Off the shelf 2-month program, no. But I can tell you what I do. I climb a lot of hills at a variety of different intensities.
Here are the workouts that I use throughout the year:
Strength work: 2-3 hours climbing in a bigger than normal gear, in the saddle.
Power work: 3-3.5 hours climbing at tempo pace (76%-85% of max HR).
Power intervals: intervals performed near lactate threshold (86%-93% of max HR). Length of interval from 15-20 minutes, 60-90 minutes total time near threshold.
Endurance work: 4-7 hours over varied terrain, just below tempo pace.
I'll do one strength ride per week, only early in the season.
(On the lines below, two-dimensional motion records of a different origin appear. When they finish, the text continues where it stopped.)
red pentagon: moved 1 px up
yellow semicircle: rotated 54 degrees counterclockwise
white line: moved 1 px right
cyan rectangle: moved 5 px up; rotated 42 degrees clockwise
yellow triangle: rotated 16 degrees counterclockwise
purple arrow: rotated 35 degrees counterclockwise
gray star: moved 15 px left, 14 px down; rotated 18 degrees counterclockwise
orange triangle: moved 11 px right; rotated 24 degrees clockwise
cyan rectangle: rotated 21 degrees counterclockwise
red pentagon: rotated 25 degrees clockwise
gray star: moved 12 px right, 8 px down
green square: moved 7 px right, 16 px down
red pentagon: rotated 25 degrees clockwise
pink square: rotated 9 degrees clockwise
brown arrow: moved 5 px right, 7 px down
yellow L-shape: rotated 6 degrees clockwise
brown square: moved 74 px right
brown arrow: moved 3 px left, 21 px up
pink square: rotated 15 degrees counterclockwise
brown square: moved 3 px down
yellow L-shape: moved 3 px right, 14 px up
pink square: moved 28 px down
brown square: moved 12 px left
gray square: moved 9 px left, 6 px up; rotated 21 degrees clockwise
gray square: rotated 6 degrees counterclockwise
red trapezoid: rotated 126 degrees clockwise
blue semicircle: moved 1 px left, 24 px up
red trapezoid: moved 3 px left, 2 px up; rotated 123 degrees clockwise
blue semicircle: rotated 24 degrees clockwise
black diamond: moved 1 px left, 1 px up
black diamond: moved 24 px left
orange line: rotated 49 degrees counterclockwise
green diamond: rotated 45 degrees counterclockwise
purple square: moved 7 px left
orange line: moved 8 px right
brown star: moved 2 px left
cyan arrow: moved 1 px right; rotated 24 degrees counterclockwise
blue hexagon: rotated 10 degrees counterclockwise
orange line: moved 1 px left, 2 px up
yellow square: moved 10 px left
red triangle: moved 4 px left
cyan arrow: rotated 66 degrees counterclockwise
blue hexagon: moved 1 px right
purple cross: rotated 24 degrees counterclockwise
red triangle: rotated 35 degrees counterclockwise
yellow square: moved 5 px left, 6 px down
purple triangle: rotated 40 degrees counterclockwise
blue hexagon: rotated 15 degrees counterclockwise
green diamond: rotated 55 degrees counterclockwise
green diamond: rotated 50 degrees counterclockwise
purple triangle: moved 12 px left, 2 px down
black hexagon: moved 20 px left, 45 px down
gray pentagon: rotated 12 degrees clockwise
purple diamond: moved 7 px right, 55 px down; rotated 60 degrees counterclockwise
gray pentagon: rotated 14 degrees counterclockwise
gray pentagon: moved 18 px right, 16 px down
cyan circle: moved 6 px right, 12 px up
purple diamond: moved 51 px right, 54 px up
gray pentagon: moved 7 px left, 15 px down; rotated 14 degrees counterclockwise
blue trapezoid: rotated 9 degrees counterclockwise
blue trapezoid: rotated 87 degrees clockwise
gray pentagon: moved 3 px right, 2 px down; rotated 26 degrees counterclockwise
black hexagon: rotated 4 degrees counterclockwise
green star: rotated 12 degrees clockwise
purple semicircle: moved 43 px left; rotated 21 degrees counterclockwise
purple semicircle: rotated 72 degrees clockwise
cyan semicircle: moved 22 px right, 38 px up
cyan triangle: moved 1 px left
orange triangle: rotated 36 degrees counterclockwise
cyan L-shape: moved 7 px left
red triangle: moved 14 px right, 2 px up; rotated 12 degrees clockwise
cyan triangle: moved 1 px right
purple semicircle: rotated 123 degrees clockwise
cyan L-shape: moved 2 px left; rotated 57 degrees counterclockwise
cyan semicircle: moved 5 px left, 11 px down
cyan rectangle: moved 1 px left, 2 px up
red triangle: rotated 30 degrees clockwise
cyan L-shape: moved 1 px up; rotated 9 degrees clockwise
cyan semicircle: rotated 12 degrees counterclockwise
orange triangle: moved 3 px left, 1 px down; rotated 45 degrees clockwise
Power work I'll do once or twice, power intervals once, endurance ride once. The other days of the week are recovery rides.
The best climbers have the highest power-to-weight ratios. If you want to climb faster, work to increase your power and decrese your weight. A good bike fit helps, also, since it allows you to put more force into the pedals.
Most training programs will have some form of these workouts in them. You can tailor them to suit your personal needs. If your local hill is only 2.5k, you can turn hill repeats into intervals. Warm up first, blast up to the top, coast back down, repeat. Some people claim that short anaerobic intervals help improve aerobic climbing performance, but I'm not convinced. I haven't incorporated them yet, maybe because they're painful.
Last edited by terrymorse; 04-18-05 at 05:23 PM.
Reason: fixed typo
Santa Cruz Chameleon, Cannondale R800 (CAAD4) with Dura-Ace upgrade
Climb, my friend. Climb. There is no quick routine to get better. As with other riding you need base miles. Climbing miles and miles at moderate intensity. Then start to climb with speed (aka intervals) etc.